Changing Lanes readers will be able to guess that my preferred solution to this problem is policy change.3 The most promising intervention I can see would be to target the interface, and require all airline tickets to be advertised at a price that includes one checked bag and a selected seat. Perhaps later customers could choose to forego amenities for a price break, but the default display would be the bundled version, which would force comparison shopping to a like-to-like basis.
Airlines would game this, of course, defining the standard experience downward (excluding inflight Wi-fi, for instance, and then selling it separately to customers who want it). They’d still compete. But that’s fine by me; my goal isn’t to eliminate price competition, but to ensure consumers can compare what they’re buying. Right now, the Iron Law operates partly through interface design: consumers click the lowest number because the interface shows them the lowest number.4 Mandatory bundled-price display would change what the interface shows. It redirects consumer psychology toward total value rather than base fare alone.
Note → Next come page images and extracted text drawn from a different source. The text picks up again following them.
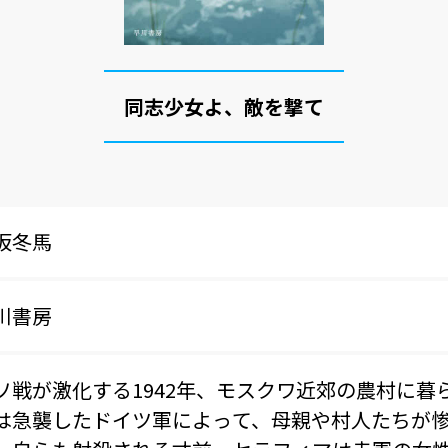
同志少女よ、敵を撃て
坂冬馬
川書房
ソ戦が激化する1942年、モスクワ近郊の農村に暮
は急襲したドイツ軍によって、母親や村人たちが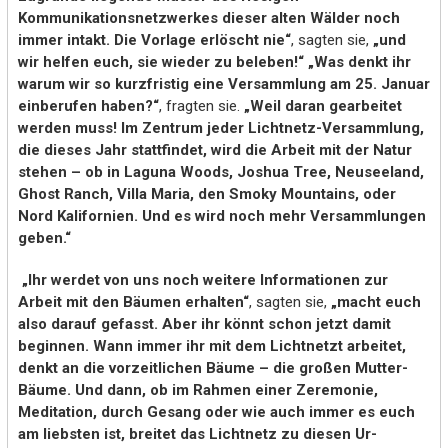
Kommunikationsnetzwerkes dieser alten Wälder noch
immer intakt. Die Vorlage erlöscht nie“
, sagten sie,
„und
wir helfen euch, sie wieder zu beleben!“ „Was denkt ihr
warum wir so kurzfristig eine Versammlung am 25. Januar
einberufen haben?“
, fragten sie.
„Weil daran gearbeitet
werden muss! Im Zentrum jeder Lichtnetz-Versammlung,
die dieses Jahr stattfindet, wird die Arbeit mit der Natur
stehen – ob in Laguna Woods, Joshua Tree, Neuseeland,
Ghost Ranch, Villa Maria, den Smoky Mountains, oder
Nord Kalifornien. Und es wird noch mehr Versammlungen
geben.“
„Ihr werdet von uns noch weitere Informationen zur
Arbeit mit den Bäumen erhalten“
, sagten sie,
„macht euch
also darauf gefasst. Aber ihr könnt schon jetzt damit
beginnen. Wann immer ihr mit dem Lichtnetzt arbeitet,
denkt an die vorzeitlichen Bäume – die großen Mutter-
Bäume. Und dann, ob im Rahmen einer Zeremonie,
Meditation, durch Gesang oder wie auch immer es euch
am liebsten ist, breitet das Lichtnetz zu diesen Ur-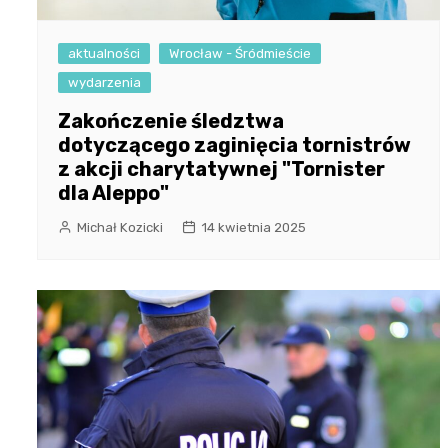
aktualności
Wrocław - Śródmieście
wydarzenia
Zakończenie śledztwa
dotyczącego zaginięcia tornistrów
z akcji charytatywnej "Tornister
dla Aleppo"
Michał Kozicki
14 kwietnia 2025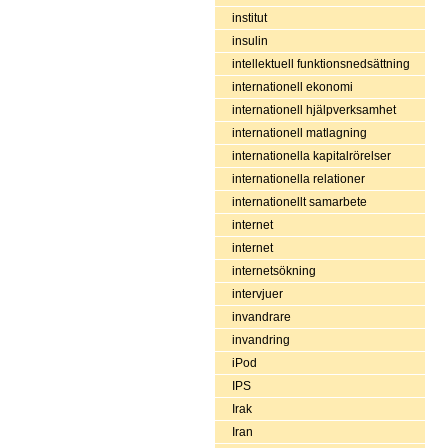
institut
insulin
intellektuell funktionsnedsättning
internationell ekonomi
internationell hjälpverksamhet
internationell matlagning
internationella kapitalrörelser
internationella relationer
internationellt samarbete
internet
internet
internetsökning
intervjuer
invandrare
invandring
iPod
IPS
Irak
Iran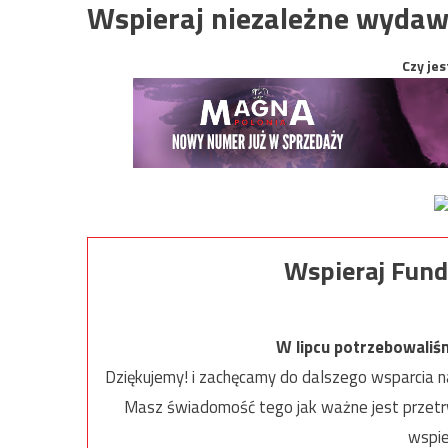
Wspieraj niezależne wydaw
Czy jes
Wspieraj Fund
W lipcu potrzebowaliś
Dziękujemy! i zachęcamy do dalszego wsparcia na
Masz świadomość tego jak ważne jest przetrw
wspie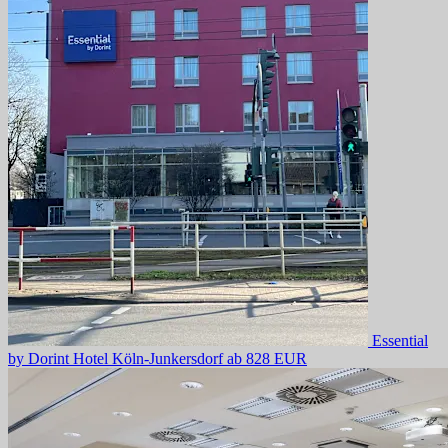
Essential
by Dorint Hotel Köln-Junkersdorf
ab 828 EUR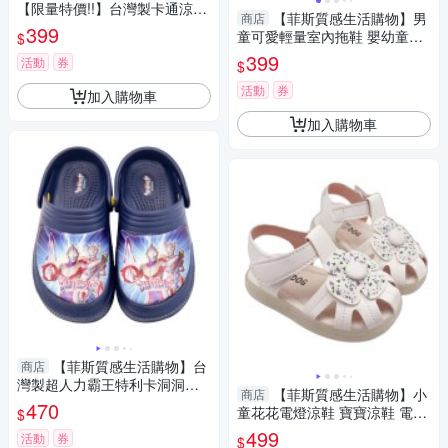
【限量特價!!】台灣製卡通涼拖
【菲斯質感生活購物】男
商店
鞋 多款可選 蜘蛛人 冰雪奇緣
399
童可愛輕量室內拖鞋 嬰幼童鞋
$
中大童鞋
中大童 童鞋 保暖拖鞋 透氣拖鞋
399
活動
券
$
防滑拖鞋
活動
券
加入購物車
加入購物車
【菲斯質感生活購物】台
商店
灣製超人力霸王特利卡洞洞鞋
【菲斯質感生活購物】小
商店
童鞋 嬰幼童鞋 嬰幼鞋 涼鞋 男
470
童花花電燈涼鞋 寶寶涼鞋 電燈
$
大童 男童鞋
涼鞋 童鞋 卡通童鞋 女童鞋 寶
499
活動
券
$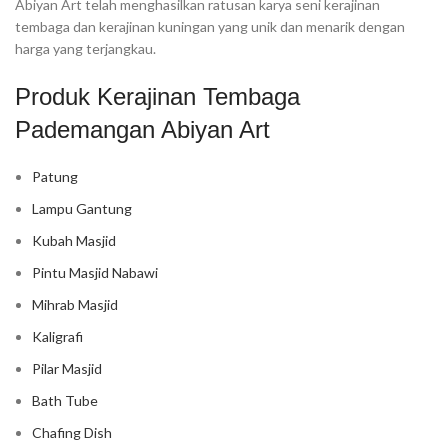
Abiyan Art telah menghasilkan ratusan karya seni kerajinan
tembaga dan kerajinan kuningan yang unik dan menarik dengan
harga yang terjangkau.
Produk Kerajinan Tembaga
Pademangan Abiyan Art
Patung
Lampu Gantung
Kubah Masjid
Pintu Masjid Nabawi
Mihrab Masjid
Kaligrafi
Pilar Masjid
Bath Tube
Chafing Dish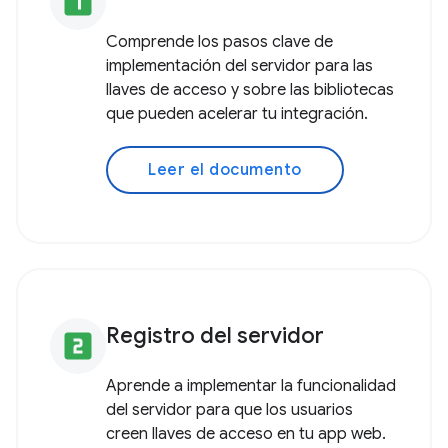
looks_one
Comprende los pasos clave de
implementación del servidor para las
llaves de acceso y sobre las bibliotecas
que pueden acelerar tu integración.
Leer el documento
Registro del servidor
looks_two
Aprende a implementar la funcionalidad
del servidor para que los usuarios
creen llaves de acceso en tu app web.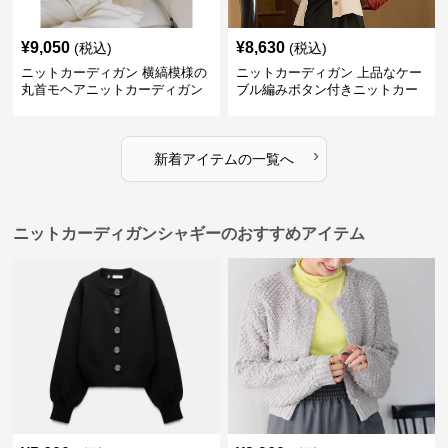
¥
9,050
¥
8,630
(税込)
(税込)
ニットカーディガン 横縞模様の
ニットカーディガン 上品なケー
丸首モヘアニットカーディガン
ブル編みボタン付きニットカー
ディガン
›
新着アイテムの一覧へ
ニットカーディガンシャギーのおすすめアイテム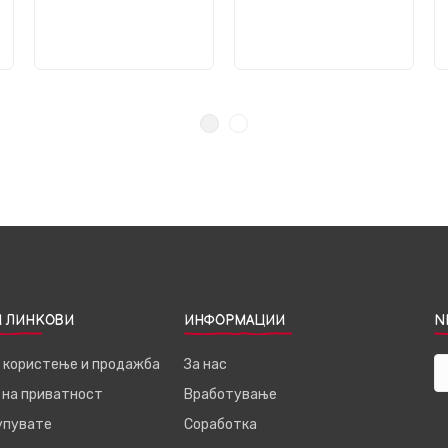
 ЛИНКОВИ
ИНФОРМАЦИИ
N
а користење и продажба
За нас
 на приватност
Вработување
купувате
Соработка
The USA DOT has moved in this direction with transparency rules requiring disclosure of baggage and change fees alongside fares. But that’s a half-measure; disclosure isn’t the same as bundling. Passengers still see the low base fare first and the fees in fine print. Full-price display would go further, and I think it’s worth trying. The downside is modest, and the upside could be significant: competition shifts toward schedule, reliability, and service quality rather than who can hide the most fees. None of this would be easy, and it doesn’t guarantee a better equilibrium. But understanding how we got here at least clarifies which interventions might work.
Air travel is unpleasant, and fixing it will require changing the game, not just wishing the players would make different moves.
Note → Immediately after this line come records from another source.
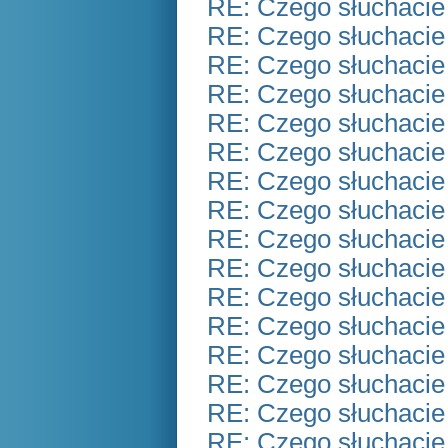
RE: Czego słuchacie
RE: Czego słuchacie
RE: Czego słuchacie
RE: Czego słuchacie
RE: Czego słuchacie
RE: Czego słuchacie
RE: Czego słuchacie
RE: Czego słuchacie
RE: Czego słuchacie
RE: Czego słuchacie
RE: Czego słuchacie
RE: Czego słuchacie
RE: Czego słuchacie
RE: Czego słuchacie
RE: Czego słuchacie
RE: Czego słuchacie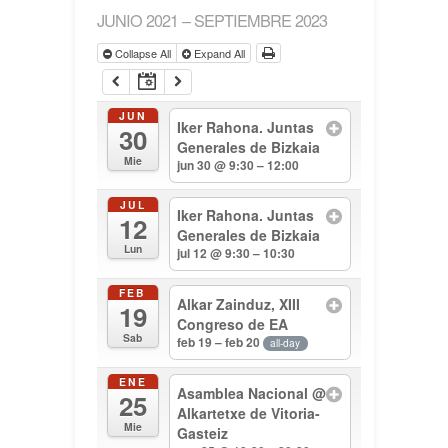
JUNIO 2021 – SEPTIEMBRE 2023
Collapse All
Expand All
JUN
Iker Rahona. Juntas
30
Generales de Bizkaia
Mie
jun 30 @ 9:30 – 12:00
JUL
Iker Rahona. Juntas
12
Generales de Bizkaia
Lun
jul 12 @ 9:30 – 10:30
FEB
Alkar Zainduz, XIII
19
Congreso de EA
Sab
feb 19 – feb 20
all-day
ENE
Asamblea Nacional
@
25
Alkartetxe de Vitoria-
Mie
Gasteiz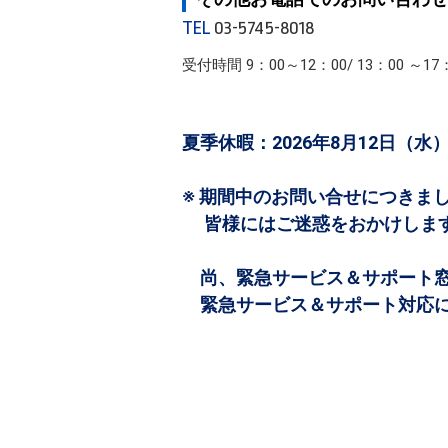
TEL
03-5745-8018
受付時間 9：00～12：00/ 13：00
夏季休暇：2026年8月12日（水）
※ 期間中のお問い合せにつきまし
皆様にはご迷惑をおかけします
尚、緊急サービス＆サポート窓口の
緊急サービス＆サポート対応に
Respect to Jeff Fong for feedback on earlier drafts.
Unfortunately we don’t have specific price tables for a given airline from 1980, or at least I couldn’t find any. What we do have are the Airlines for America (the airline industry group) annual reports. The 1981 report shows that 1980’s domestic yield for passenger-revenue-per-mile was 11.58 cents, which multiplied by the domestic round-trip distance of Chicago to Dallas of 1,600 miles grants the $185 figure.
A possible counterexample is JSX, a ‘semi-private’ carrier operating 30-seat regional jets from private terminals, and named #1 Domestic Airline by Travel + Leisure in 2024 and 2025. But JSX succeeds precisely by offering a more economical version of the business-class experience: comfortable seats and no security lines at prices competitive with standard airlines. So JSX’s business model is to deliver premium-adjacent service at near-commercial prices; it’s competing on price. The Iron Law wins again.
I’d also accept technological disruption but I don’t see anything to hand that would help.
This is what behavioural economists call anchoring at work: the first price a consumer sees becomes a reference point against which alternatives are judged. I’ve written before about how these cognitive shortcuts—mental accounting, loss aversion, and more—shape our decisions about transportation, and everything else.